[[ DATA FOR ANALYSIS, beginning ]]

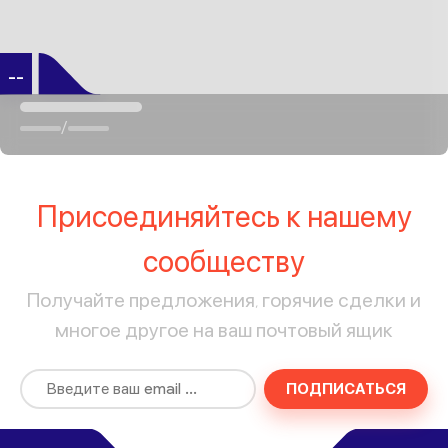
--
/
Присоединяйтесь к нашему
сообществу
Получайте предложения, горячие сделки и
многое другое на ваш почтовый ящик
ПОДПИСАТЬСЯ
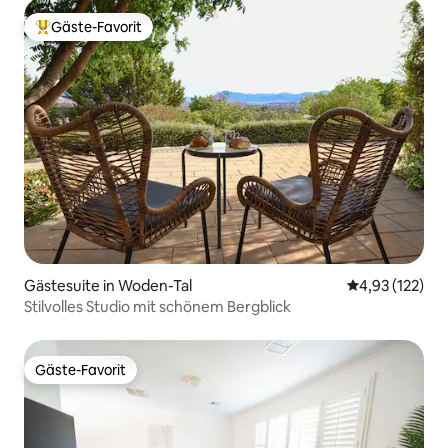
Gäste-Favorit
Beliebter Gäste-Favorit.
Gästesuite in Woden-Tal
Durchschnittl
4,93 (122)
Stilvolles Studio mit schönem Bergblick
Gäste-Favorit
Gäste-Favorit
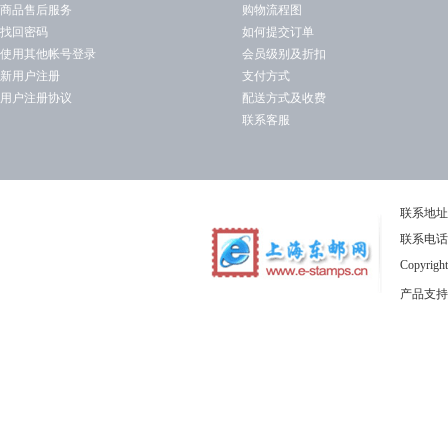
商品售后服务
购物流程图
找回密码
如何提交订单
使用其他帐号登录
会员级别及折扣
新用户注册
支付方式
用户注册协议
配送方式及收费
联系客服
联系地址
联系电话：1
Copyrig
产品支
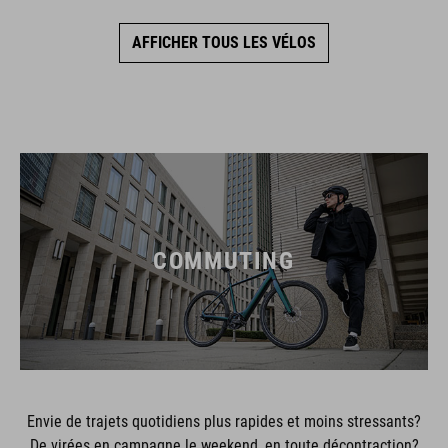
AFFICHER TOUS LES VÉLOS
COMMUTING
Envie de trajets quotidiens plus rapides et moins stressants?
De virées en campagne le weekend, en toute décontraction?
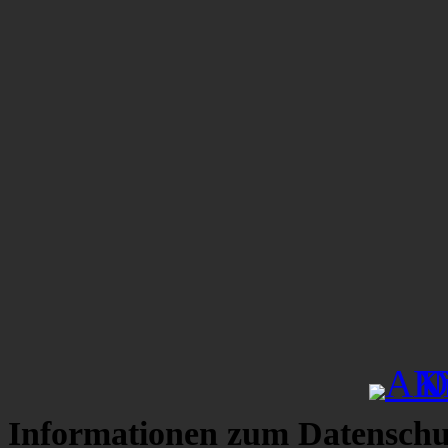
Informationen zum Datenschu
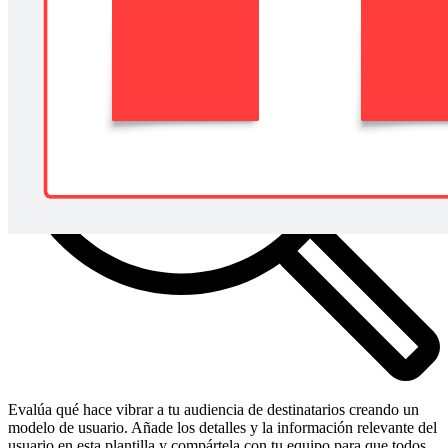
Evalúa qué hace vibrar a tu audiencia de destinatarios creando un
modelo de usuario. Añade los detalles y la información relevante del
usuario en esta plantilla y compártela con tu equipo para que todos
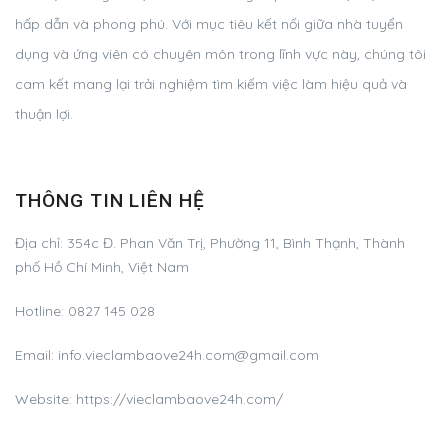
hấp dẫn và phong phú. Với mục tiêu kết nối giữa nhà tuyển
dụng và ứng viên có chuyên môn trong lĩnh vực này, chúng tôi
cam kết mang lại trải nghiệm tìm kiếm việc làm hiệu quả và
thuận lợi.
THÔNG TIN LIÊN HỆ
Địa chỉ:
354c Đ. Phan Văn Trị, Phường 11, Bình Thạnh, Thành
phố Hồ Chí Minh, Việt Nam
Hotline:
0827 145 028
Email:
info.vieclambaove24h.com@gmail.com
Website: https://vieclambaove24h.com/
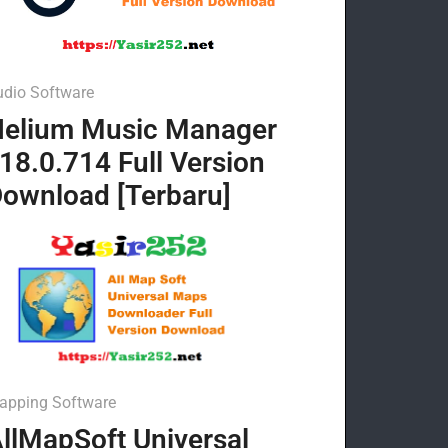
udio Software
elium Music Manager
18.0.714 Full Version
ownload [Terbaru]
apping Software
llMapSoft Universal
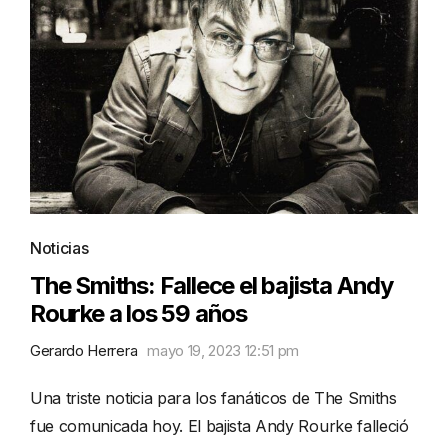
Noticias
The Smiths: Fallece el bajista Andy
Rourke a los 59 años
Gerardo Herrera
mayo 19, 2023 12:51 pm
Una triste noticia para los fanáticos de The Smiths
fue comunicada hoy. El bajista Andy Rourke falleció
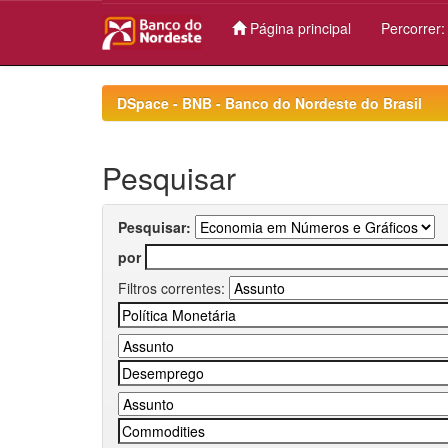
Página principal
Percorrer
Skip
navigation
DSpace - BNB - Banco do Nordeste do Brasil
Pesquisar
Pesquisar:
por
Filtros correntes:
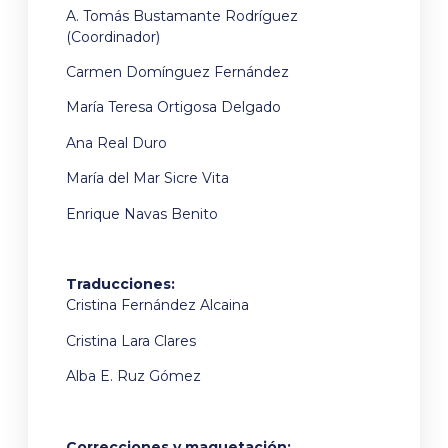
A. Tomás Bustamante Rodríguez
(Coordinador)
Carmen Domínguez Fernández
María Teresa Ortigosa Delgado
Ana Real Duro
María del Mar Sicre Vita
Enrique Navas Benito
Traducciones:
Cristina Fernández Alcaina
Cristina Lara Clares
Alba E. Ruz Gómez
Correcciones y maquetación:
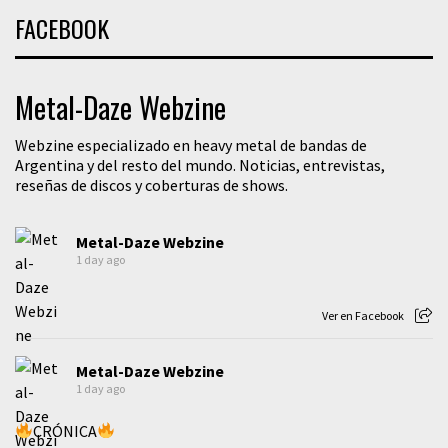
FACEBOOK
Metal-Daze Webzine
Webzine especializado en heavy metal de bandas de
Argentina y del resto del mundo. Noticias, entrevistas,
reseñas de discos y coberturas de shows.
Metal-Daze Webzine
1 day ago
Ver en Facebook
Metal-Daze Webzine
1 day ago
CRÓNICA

[[ DATA FOR ANALYSIS, end ]]

• WORK INSTRUCTION:
Copy, word for word, the entries above from the first line to the line that holds "Informationen zum Datenschu". Drop the pictures.

• ANSWER TO THIS PROBLEM:
--
/
Присоединяйтесь к нашему
сообществу
Получайте предложения, горячие сделки и
многое другое на ваш почтовый ящик
ПОДПИСАТЬСЯ
Gäste-Favorit
Beliebter Gäste-Favorit.
Gästesuite in Woden-Tal
Durchschnittl
4,93 (122)
Stilvolles Studio mit schönem Bergblick
Gäste-Favorit
Gäste-Favorit
商品售后服务
购物流程图
找回密码
如何提交订单
使用其他帐号登录
会员级别及折扣
新用户注册
支付方式
用户注册协议
配送方式及收费
联系客服
联系地址
联系电话：1
Copyrig
产品支
AFFICHER TOUS LES VÉLOS
COMMUTING
Envie de trajets quotidiens plus rapides et moins stressants?
De virées en campagne le weekend, en toute décontraction?
Informationen zum Datenschu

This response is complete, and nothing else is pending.